Source material Block Start

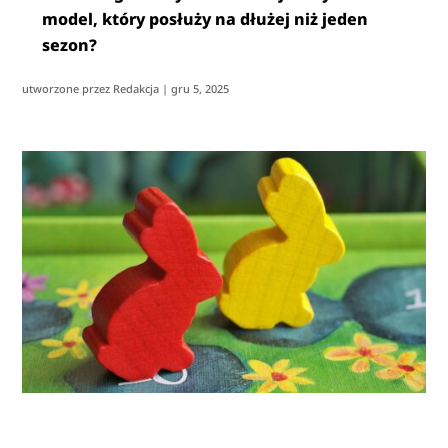
model, który posłuży na dłużej niż jeden
sezon?
utworzone przez
Redakcja
|
gru 5, 2025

Source material Block End

> _Problem to solve_: Pictures aside, repeat every line of the data above exactly.

> _Task output_:
model, który posłuży na dłużej niż jeden
sezon?
utworzone przez
Redakcja
|
gru 5, 2025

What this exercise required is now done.